I don't propagate anything on purpose anymore. Having a smallish suburban lot there is no room for extras. I don't throw out anything when it finishes blooming since the green will last until cold weather takes it out. And with some annuals I don't pull them up and throw them away even then, our winters are never predictably cold or even cool so I leave them in the pots or in the ground and many of them will return next Spring either from the roots or having reseeded.
I've kept last years amaryllis going all summer long. So far the leaves have not yet died back (it is planted in the garden) but 'hopefully' it will live to flower again. I know these are basically bought to produce a gorgeous flower and then hit the trash bin once the flower is gone but I just can't help try to keep it going to produce again
That's the sad thing, they are bought by non-gardeners who do just that, throw them away after they bloom. But they can be kept in the garden (or a pot and brought inside in winter) for years and will bloom every Spring. I had one for about 4 years, it started out with two blooms the first Spring and the last Spring it bloomed there were 8 blooms on two stems.
That is cool Toni. Is that your warm TX weather &?? long growing season? I once got tired of my gangly old wintered amaryllis & threw it outdoors, just knocked it right out of its pot, it landed lying sideways on top of the soil. Oh the indignity of it! But it showed me! It straightened itself up, bloomed it's head off & put up a sheaf of fresh green leaves. I am niw much kinder to my amaryllis.
Well I am now looking at a very pathetic Polka-dot plant. At least that is what I call it. It has green leaves and pink spots all over them. When I bought it, it was full and beautiful. Over two years I have cut it back and tried to grow it in different locations. But it always grows back leggy and sparse looking. So it next stop is the garbage. I hate to but I can't stand how the poor thing looks. I hate to think I am a bad mom to this little plant. So out it goes. Out of sight out of mind.
I always buy 2 astroemerias for my back steps...this year they didn't do as well, I suppose it was our weather. warm, cold, warm,cold...we just had 86 yesterday and now tomorrow it will be 68. But at the end of the season, I toss them in the plant waste. I don't have the room to keep any plants besides my hibiscus tree from outdoors. I buy a couple others that I like and they get tossed also.

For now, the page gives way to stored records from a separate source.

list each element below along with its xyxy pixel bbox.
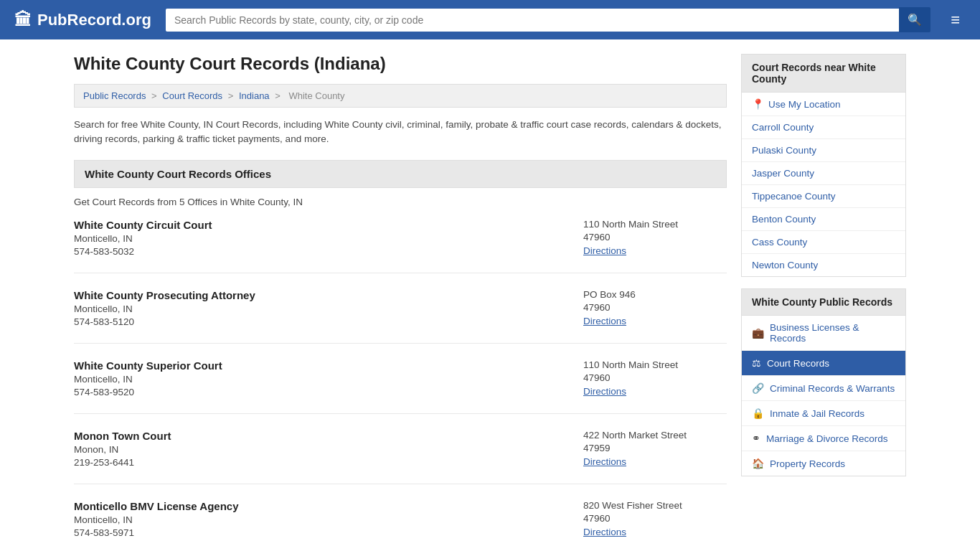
office-entry: White County Circuit Court Monticello, I… bbox=[74, 219, 727, 273]
nearby-county-item[interactable]: Benton County bbox=[742, 208, 905, 231]
office-zip: 47959 bbox=[583, 443, 727, 453]
record-icon: 🏠 bbox=[752, 458, 764, 469]
breadcrumb-court-records[interactable]: Court Records bbox=[162, 90, 222, 101]
office-name: White County Circuit Court bbox=[74, 219, 569, 231]
location-icon: 📍 bbox=[752, 98, 764, 110]
use-my-location-link[interactable]: Use My Location bbox=[768, 99, 841, 110]
nearby-county-link[interactable]: Tippecanoe County bbox=[752, 191, 836, 202]
office-zip: 47960 bbox=[583, 372, 727, 383]
nearby-county-item[interactable]: Cass County bbox=[742, 231, 905, 254]
office-phone: 574-583-5032 bbox=[74, 246, 569, 257]
breadcrumb-white-county: White County bbox=[288, 90, 344, 101]
office-address: 110 North Main Street bbox=[583, 359, 727, 370]
office-address: 820 West Fisher Street bbox=[583, 500, 727, 511]
site-header: 🏛 PubRecord.org 🔍 ≡ bbox=[0, 0, 980, 39]
public-record-item[interactable]: 🏠Property Records bbox=[742, 451, 905, 476]
sidebar: Court Records near White County 📍 Use My… bbox=[741, 54, 906, 551]
public-records-list: 💼Business Licenses & Records⚖Court Recor… bbox=[741, 316, 906, 476]
office-entry: White County Superior Court Monticello, … bbox=[74, 359, 727, 414]
office-name: White County Prosecuting Attorney bbox=[74, 289, 569, 301]
office-entry: Monticello BMV License Agency Monticello… bbox=[74, 500, 727, 552]
search-area: 🔍 bbox=[166, 7, 930, 32]
record-icon: ⚖ bbox=[752, 357, 761, 369]
nearby-county-item[interactable]: Jasper County bbox=[742, 162, 905, 185]
directions-link[interactable]: Directions bbox=[583, 245, 626, 256]
record-link[interactable]: Business Licenses & Records bbox=[770, 322, 895, 344]
nearby-county-item[interactable]: Newton County bbox=[742, 254, 905, 276]
search-button[interactable]: 🔍 bbox=[899, 7, 930, 32]
office-phone: 219-253-6441 bbox=[74, 457, 569, 468]
directions-link[interactable]: Directions bbox=[583, 456, 626, 467]
office-city: Monticello, IN bbox=[74, 374, 569, 385]
directions-link[interactable]: Directions bbox=[583, 527, 626, 537]
page-description: Search for free White County, IN Court R… bbox=[74, 118, 727, 147]
record-icon: 🔗 bbox=[752, 382, 764, 394]
office-address: 110 North Main Street bbox=[583, 219, 727, 230]
offices-count: Get Court Records from 5 Offices in Whit… bbox=[74, 197, 727, 207]
logo-icon: 🏛 bbox=[14, 10, 32, 30]
nearby-county-link[interactable]: Benton County bbox=[752, 214, 816, 225]
record-link[interactable]: Inmate & Jail Records bbox=[770, 408, 864, 419]
public-records-section: White County Public Records 💼Business Li… bbox=[741, 288, 906, 476]
breadcrumb-sep-2: > bbox=[228, 90, 236, 101]
office-name: Monon Town Court bbox=[74, 430, 569, 442]
logo[interactable]: 🏛 PubRecord.org bbox=[14, 10, 151, 30]
offices-list: White County Circuit Court Monticello, I… bbox=[74, 219, 727, 552]
public-record-item[interactable]: ⚖Court Records bbox=[742, 351, 905, 376]
public-record-item[interactable]: ⚭Marriage & Divorce Records bbox=[742, 426, 905, 451]
office-city: Monon, IN bbox=[74, 444, 569, 455]
office-name: Monticello BMV License Agency bbox=[74, 500, 569, 512]
nearby-header: Court Records near White County bbox=[741, 54, 906, 93]
nearby-county-link[interactable]: Carroll County bbox=[752, 122, 814, 133]
office-name: White County Superior Court bbox=[74, 359, 569, 372]
nearby-county-item[interactable]: Tippecanoe County bbox=[742, 185, 905, 208]
directions-link[interactable]: Directions bbox=[583, 386, 626, 397]
search-icon: 🔍 bbox=[908, 14, 922, 26]
office-zip: 47960 bbox=[583, 232, 727, 242]
public-record-item[interactable]: 🔒Inmate & Jail Records bbox=[742, 401, 905, 426]
offices-section-header: White County Court Records Offices bbox=[74, 160, 727, 188]
nearby-list: 📍 Use My Location Carroll CountyPulaski … bbox=[741, 93, 906, 277]
record-icon: ⚭ bbox=[752, 433, 760, 444]
office-phone: 574-583-9520 bbox=[74, 387, 569, 397]
office-city: Monticello, IN bbox=[74, 514, 569, 525]
breadcrumb-sep-1: > bbox=[151, 90, 159, 101]
use-my-location-item[interactable]: 📍 Use My Location bbox=[742, 93, 905, 116]
menu-icon: ≡ bbox=[951, 11, 960, 29]
public-records-header: White County Public Records bbox=[741, 288, 906, 316]
office-address: PO Box 946 bbox=[583, 289, 727, 300]
record-icon: 💼 bbox=[752, 327, 764, 339]
record-link[interactable]: Marriage & Divorce Records bbox=[766, 433, 888, 444]
logo-text: PubRecord.org bbox=[37, 11, 151, 29]
record-icon: 🔒 bbox=[752, 408, 764, 419]
record-label: Court Records bbox=[767, 358, 829, 369]
office-entry: Monon Town Court Monon, IN 219-253-6441 … bbox=[74, 430, 727, 484]
nearby-section: Court Records near White County 📍 Use My… bbox=[741, 54, 906, 277]
directions-link[interactable]: Directions bbox=[583, 316, 626, 326]
office-city: Monticello, IN bbox=[74, 303, 569, 314]
main-container: White County Court Records (Indiana) Pub… bbox=[60, 39, 920, 551]
breadcrumb-public-records[interactable]: Public Records bbox=[83, 90, 146, 101]
public-record-item[interactable]: 💼Business Licenses & Records bbox=[742, 316, 905, 351]
nearby-county-link[interactable]: Cass County bbox=[752, 237, 807, 248]
breadcrumb: Public Records > Court Records > Indiana… bbox=[74, 84, 727, 108]
nearby-county-link[interactable]: Jasper County bbox=[752, 168, 814, 179]
nearby-county-link[interactable]: Newton County bbox=[752, 260, 818, 270]
page-title: White County Court Records (Indiana) bbox=[74, 54, 727, 74]
office-address: 422 North Market Street bbox=[583, 430, 727, 441]
office-zip: 47960 bbox=[583, 513, 727, 524]
record-link[interactable]: Criminal Records & Warrants bbox=[770, 383, 895, 394]
nearby-county-link[interactable]: Pulaski County bbox=[752, 145, 816, 156]
nearby-county-item[interactable]: Carroll County bbox=[742, 116, 905, 139]
search-input[interactable] bbox=[166, 9, 899, 32]
office-entry: White County Prosecuting Attorney Montic… bbox=[74, 289, 727, 344]
office-phone: 574-583-5120 bbox=[74, 316, 569, 327]
breadcrumb-indiana[interactable]: Indiana bbox=[239, 90, 270, 101]
record-link[interactable]: Property Records bbox=[770, 458, 845, 469]
nearby-county-item[interactable]: Pulaski County bbox=[742, 139, 905, 162]
breadcrumb-sep-3: > bbox=[275, 90, 283, 101]
office-zip: 47960 bbox=[583, 302, 727, 313]
menu-button[interactable]: ≡ bbox=[945, 8, 966, 32]
office-phone: 574-583-5971 bbox=[74, 527, 569, 538]
public-record-item[interactable]: 🔗Criminal Records & Warrants bbox=[742, 376, 905, 401]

As you will see from my signature, I am not a gardener. On our small patio we have about 10 pots with perennials; Ferns, Hostas, Cordylines and a small Acer. These all give restful green around the place. But each spring we need to add some colour so geraniums and a few colourful trailers are the normal choice. Until a few years ago I used to take cuttings from the geraniums but no longer bother. We have about another 10 pots with annual colour SO......what do I expect when buying plants. All very simple really. They must be healthy, well established and showing first blooms so I know I am getting what the label says. In this picture each blue pot has just one plant producing multiple flower heads. That is what I expect when I buy plants.....which sadly will be allowed to die and be replaced next year. But as I said, I don't have green fingers
Some of my plants are 20 years old and have moved house with me twice,..i never expect a plant to die on me but they do die from old age,..however cuttings and seeds i took keep the species going,..every year i promise myself i will not take any more cuttings as i have several of the same plant or bush,..seeds are in abundance filling two shoe boxes with sealed packets,.. something else i will have to stop,..old habits are hard to stop. I can not remember when i last purchased a plant but i have had presents of the odd plant.